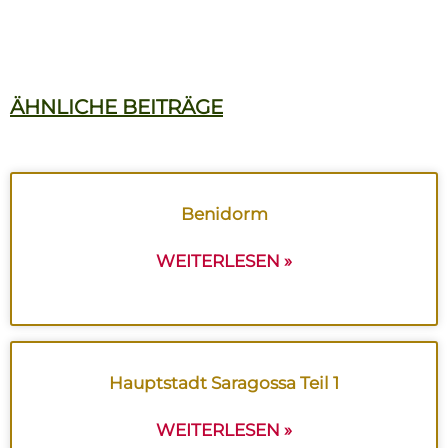
ÄHNLICHE BEITRÄGE
Benidorm
WEITERLESEN »
Hauptstadt Saragossa Teil 1
WEITERLESEN »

## Task to carry out
Output each entry exactly. Skip the pictures.

## Exercise output
ÄHNLICHE BEITRÄGE
Benidorm
WEITERLESEN »
Hauptstadt Saragossa Teil 1
WEITERLESEN »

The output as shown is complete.